Bosphore et fais reluire

A Christian DOMBRET,

Pour lui dire ma reconnaissance et mon amitié,

SAN-ANTONIO

Quand on dit d'un homme qu'il est expert en la matière, cela ne veut pas fatalement dire qu'il est expert en merde.

Patrice DARD

Il portait un costume gris anthracite, un plastron noir, un col romain, et une croix d’argent épinglée à son revers confirmait ses fonctions ecclésiastiques. Ses cheveux blancs et son embonpoint achevaient de le rendre plus que respectable : intimidant.

Un jeune homme grand et pâle l’accompagnait, qui coltinait son sac de cuir à soufflets, car le vieux religieux se déplaçait en s’aidant d’une canne à pommeau d’argent. Le jeune secrétaire était vêtu d’un pantalon sombre et d’un blazer noir dépourvu de tout écusson ou bouton fantaisie. Ses lunettes cerclées d’acier renforçaient son aspect « rat de bibliothèque mal portant ».
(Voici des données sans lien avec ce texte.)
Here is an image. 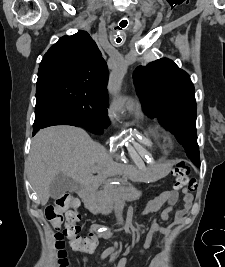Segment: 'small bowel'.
Segmentation results:
<instances>
[{"mask_svg":"<svg viewBox=\"0 0 225 267\" xmlns=\"http://www.w3.org/2000/svg\"><path fill=\"white\" fill-rule=\"evenodd\" d=\"M179 195L182 196V200L184 204L182 208L175 207V203L178 200ZM192 203H193V195L186 188L180 189L179 191L177 190L166 191V192L161 193L157 198L148 202L143 210V213L148 214V213L157 212L162 207H164L163 211L160 214V217L163 221H168L170 214L172 212H175V216H174L175 221L180 222L185 216V214L188 212V210L191 208ZM97 230H98V226L96 225H93L90 229L89 237L92 239V242L94 244V249L91 252H86V253H89V254L93 253L96 248L97 242L99 238L101 237V234L106 235L105 232H102L101 234L97 233V232H100L99 230L98 231ZM101 231H104V230H101ZM157 232H161L164 235L169 234V230L167 228L162 227L155 219H153L148 229V232L144 238L140 253L150 248L153 237ZM161 259H162V256L157 255L152 261V267H159ZM86 261H87L86 258H84V262ZM126 261H127L126 258L122 257L118 261L115 267H125Z\"/></svg>","mask_w":225,"mask_h":267,"instance_id":"obj_1","label":"small bowel"}]
</instances>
Ils descendirent le large escalier roulant, l’un — derrière l’autre. Campé au sommet de l’escalator, le religieux dégageait une espèce de souveraineté impressionnante. Il promenait sur la foule des voyageurs un regard intense, s’appliquant à ne pas perdre de vue un élégant quadragénaire en pardessus de vigogne dont, quelques minutes plus tôt, la délicate eau de toilette avait, au passage, charmé ses narines. Malgré son état qui invitait au renoncement, il était sensible aux parfums de qualité et il lui arrivait de s’attarder sur les pas d’une jolie femme pour savourer les fragrances qu’elle répandait.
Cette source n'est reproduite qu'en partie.